The good, the bad and the ugly side of privacy in Germany

Privacy advocates in the UK sometimes look across at Germany in wistful admiration – but is the story quite as rosy for privacy in Germany as it sometimes appears? Perhaps not, for though one recent event has shown Germany in its best light, as a beacon for privacy rights across Europe, another has demonstrated the opposite. Even Germany has an ugly side to how it deals with privacy.

First for the good. As reported widely (and in this case in out-law.com), this last week Germany’s highest court has suspended that country’s implementation of the EU Data Retention Directive by ruling that it violates citizens’ rights to privacy. This suspension comes after a class action suit brought by 35,000 German citizens – a level of citizen activity that would be close to miraculous in the UK, particularly for as issue such as privacy. The law by which the German government implemented the Data Retention Directive has been found unconstitutional, failing to include enough safeguards for the privacy of the individuals that is required under Germany’s constitution. A victory for privacy, albeit neither a complete nor a permanent one, since the court did not say that it would be impossible to implement the Data Retention Directive in a constitutionally acceptable way, just that this particular implementation was unconstitutional. Nonetheless, it is something about which German privacy advocates will feel justifiably proud – and many in other countries in Europe will hope signals changes elsewhere. It is hard to imagine, however, that it will be possible to achieve a similar result in the UK.

Then for the bad – or at least the ugly. A story reported far less widely, at least in the UK, is emerging concerning the German government’s use of data concerning the use by German citizens of Swiss banks for the purposes of tax evasion. This data has been acquired through various methods, most of which would probably be considered illegal – certainly from the perspective of the Swiss banks. Reuters has reported on the subject – it is a somewhat complex story, but the essence of it is that private data, detailing the banking activities of German citizens, has been offered for sale to a number of German states. Some of that data may have come from insider whistle-blowers, but some has also come from hackers – and earlier this year the German Federal Government gave states the go-ahead to buy the data if they want, whether or not the data has been obtained illegally. At least one state, the State of North Rhine-Westphalia, has bought the data, and is using it to flush out tax evaders. As Reuters reports, nearly 6,000 German tax evaders have ‘owned up’ to the tax evasion as a result of this evidence – and more could still be about to come out of the woodwork. As DSTG head Dieter Ondracek said, “If we get a signal from the politicians that it’ll only be possible for people to come clean this year, then we could have another 5,000 doing so with corresponding additional revenues,” Ondracek told Reuters. “Then a billion euros could be possible.”

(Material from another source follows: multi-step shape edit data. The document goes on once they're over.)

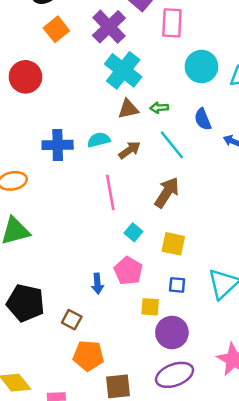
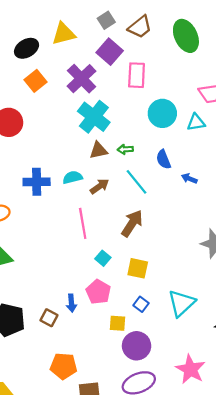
blue square: (177, 285) -> (141, 304), turned 32
brown square: (72, 320) -> (49, 318), moved

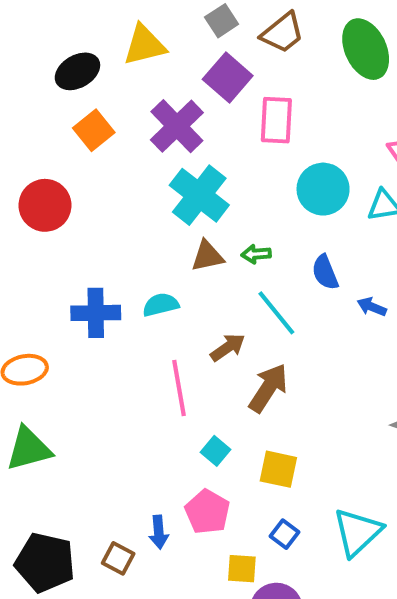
brown arrow: (99, 186) -> (228, 347), moved

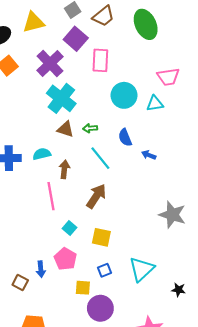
brown triangle: (207, 256) -> (65, 129), turned 30
brown arrow: (228, 347) -> (64, 169), moved, turned -48
blue square: (284, 534) -> (104, 270), turned 32

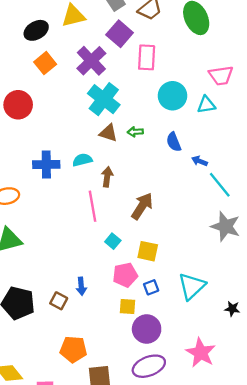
cyan line: (100, 158) -> (220, 185), moved
pink pentagon: (65, 259) -> (125, 275), moved, turned 30

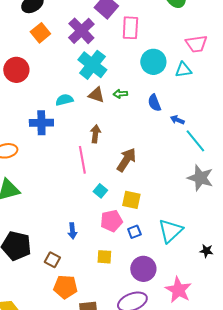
cyan semicircle: (82, 160) -> (64, 100), moved
brown square: (59, 301) -> (52, 260), moved
yellow square: (127, 306) -> (104, 257), moved
purple circle: (147, 329) -> (143, 269), moved

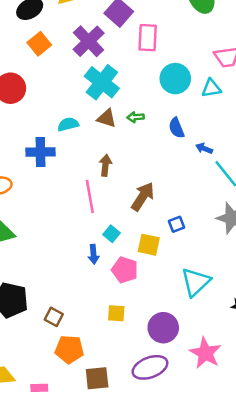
pink pentagon: (111, 221) -> (125, 270), turned 30
blue arrow: (72, 231) -> (93, 254), moved
blue square: (134, 232) -> (176, 224), moved

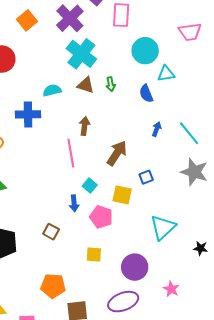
cyan triangle: (211, 88) -> (166, 74), moved
green arrow: (136, 117) -> (111, 84), turned -96
blue arrow: (204, 148) -> (157, 129), moved, turned 88
brown square: (54, 317) -> (51, 232), moved
pink star: (205, 353) -> (171, 289), size x0.6

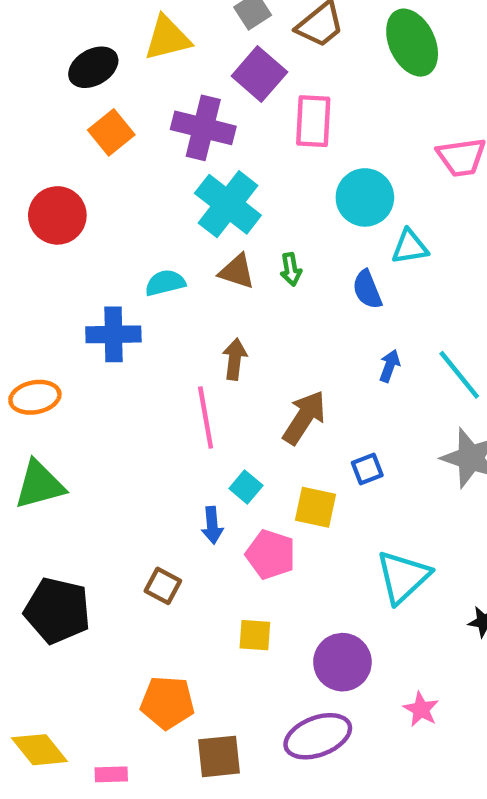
purple cross: (70, 18) -> (203, 128), turned -32

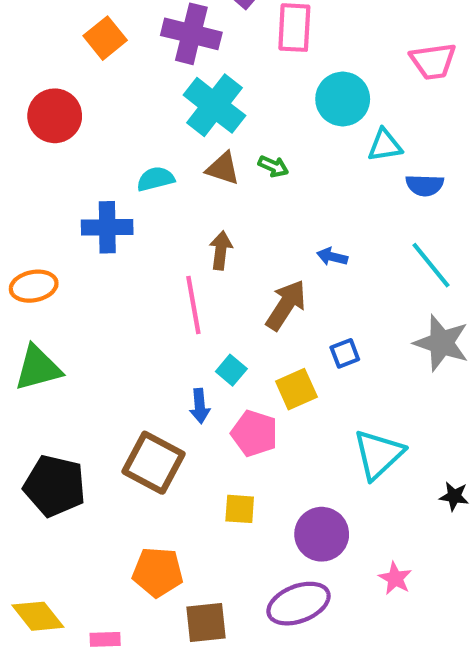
green arrow: (291, 269) -> (273, 166), turned -56
blue semicircle: (367, 289) -> (425, 185), moved, turned -66
blue arrow: (390, 366) -> (332, 257), moved, turned -96
yellow square: (316, 507) -> (296, 389), turned -36
brown square: (163, 586) -> (153, 463), size x1.8

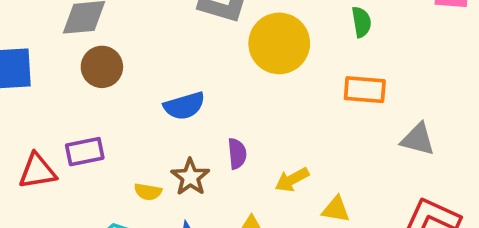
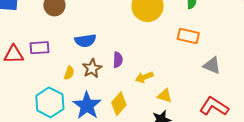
blue semicircle: (184, 106) -> (85, 41), moved
yellow semicircle: (148, 192) -> (69, 73), turned -88

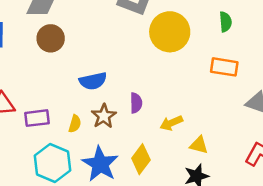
purple rectangle: (39, 48) -> (37, 118), moved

This is not the first time that Germany has bought illegally acquired private data. Two years ago, something similar happened with bank data from Lichtenstein, effectively forcing the principality to relax its previously stringent bank secrecy laws. The current affairs over Swiss banking data might have a somewhat similar effect over the banking rules in Switzerland, though that of course could be a long way away – though already the Swiss have complied with a US request over tax evasion, and as reported in Reuters, Switzerland’s justice minister questioned on Sunday whether tax evasion should continue to be treated as a misdemeanour rather than a crime.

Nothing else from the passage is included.